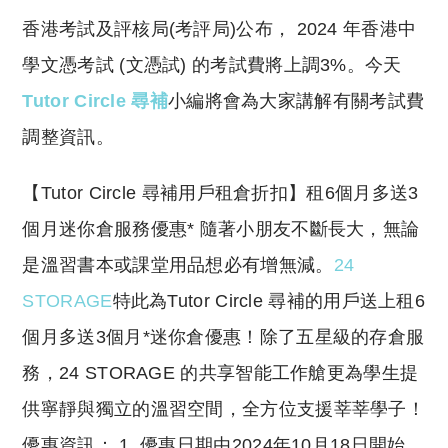
o
h
香港考試及評核局(考評局)公布， 2024 年香港中
p
at
y
s
學文憑考試 (文憑試) 的考試費將上調3%。今天
Li
A
Tutor Circle 尋補
小編將會為大家講解有關考試費
n
p
調整資訊。
k
p
​【Tutor Circle 尋補用戶租倉折扣】租6個月多送3
個月迷你倉服務優惠* 隨著小朋友不斷長大，無論
是溫習書本或課堂用品想必有增無減。
24
STORAGE
特此為Tutor Circle 尋補的用戶送上租6
個月多送3個月*迷你倉優惠！除了五星級的存倉服
務，24 STORAGE 的共享智能工作艙更為學生提
供寧靜與獨立的溫習空間，全方位支援莘莘學子！
優惠資訊： 1. 優惠日期由2024年10月18日開始，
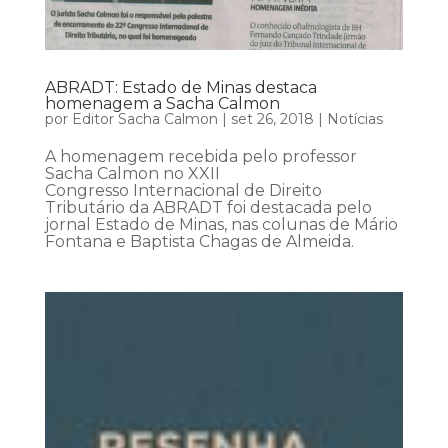
ABRADT: Estado de Minas destaca
homenagem a Sacha Calmon
por
Editor Sacha Calmon
|
set 26, 2018
|
Notícias
A homenagem recebida pelo professor
Sacha Calmon no XXII
Congresso Internacional de Direito
Tributário da ABRADT foi destacada pelo
jornal Estado de Minas, nas colunas de Mário
Fontana e Baptista Chagas de Almeida.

**PROBLEM STATEMENT**
From the line containing "供寧靜與獨立的溫習空間，全方位支援莘莘學子！" to the last line of the entries, output every line exactly as written, but leave out the pictures.

**YOUR RESPONSE**
供寧靜與獨立的溫習空間，全方位支援莘莘學子！
優惠資訊： 1. 優惠日期由2024年10月18日開始，
ABRADT: Estado de Minas destaca
homenagem a Sacha Calmon
por
Editor Sacha Calmon
|
set 26, 2018
|
Notícias
A homenagem recebida pelo professor
Sacha Calmon no XXII
Congresso Internacional de Direito
Tributário da ABRADT foi destacada pelo
jornal Estado de Minas, nas colunas de Mário
Fontana e Baptista Chagas de Almeida.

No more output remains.